Page-level text extractions:
---+---

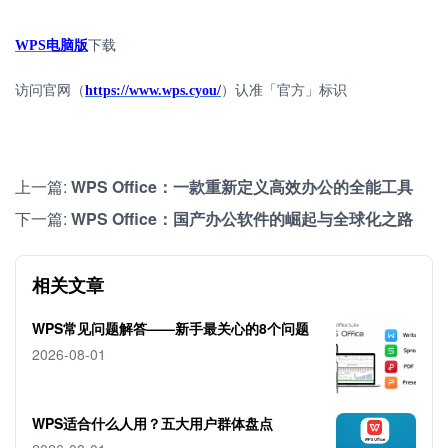
WPS
电脑版
下载
访问官网（
https://www.wps.cyou/
）认准「官方」标识
上一篇:
WPS Office：一款重新定义高效办公的全能工具
下一篇:
WPS Office：国产办公软件的崛起与全球化之路
相关文章
WPS常见问题解答——新手最关心的8个问题
2026-08-01
WPS适合什么人用？五大用户群体盘点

---+---

_What the exercise asks_
When you repeat the lines above, keep them exact and leave out each image they contain.

_Solution to the exercise_
WPS
电脑版
下载
访问官网（
https://www.wps.cyou/
）认准「官方」标识
上一篇:
WPS Office：一款重新定义高效办公的全能工具
下一篇:
WPS Office：国产办公软件的崛起与全球化之路
相关文章
WPS常见问题解答——新手最关心的8个问题
2026-08-01
WPS适合什么人用？五大用户群体盘点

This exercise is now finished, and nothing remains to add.